» **Given information**:

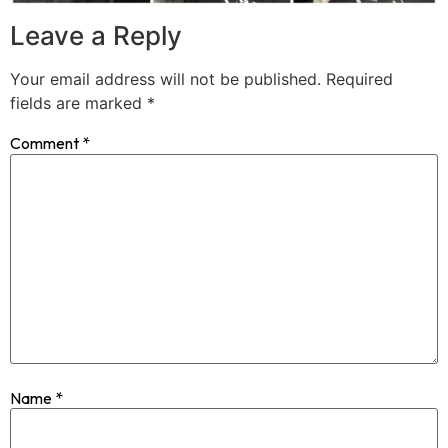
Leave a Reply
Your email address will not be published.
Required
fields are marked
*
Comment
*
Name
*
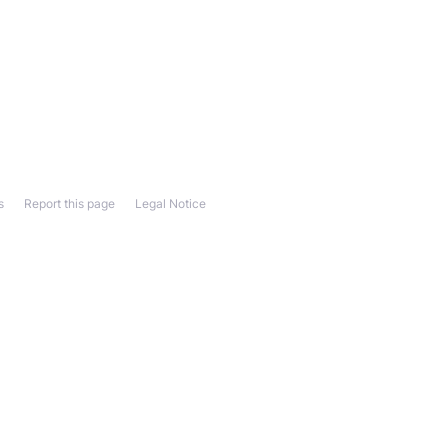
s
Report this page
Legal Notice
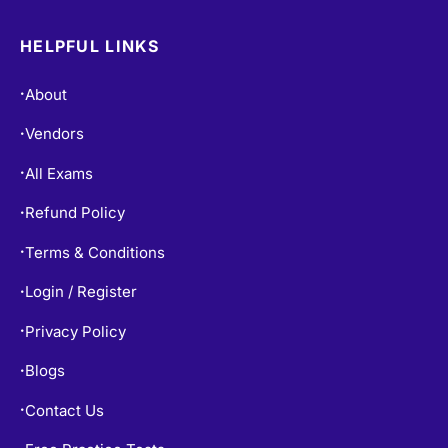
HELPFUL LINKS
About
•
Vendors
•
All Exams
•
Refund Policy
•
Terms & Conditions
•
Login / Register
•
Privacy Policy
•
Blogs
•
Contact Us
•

» **What you will do**:
Print the listing above in full, exactly as written. Omit any pictures.

» **Written response**:
Leave a Reply
Your email address will not be published.
Required
fields are marked
*
Comment
*
Name
*
s
Report this page
Legal Notice
HELPFUL LINKS
About
•
Vendors
•
All Exams
•
Refund Policy
•
Terms & Conditions
•
Login / Register
•
Privacy Policy
•
Blogs
•
Contact Us
•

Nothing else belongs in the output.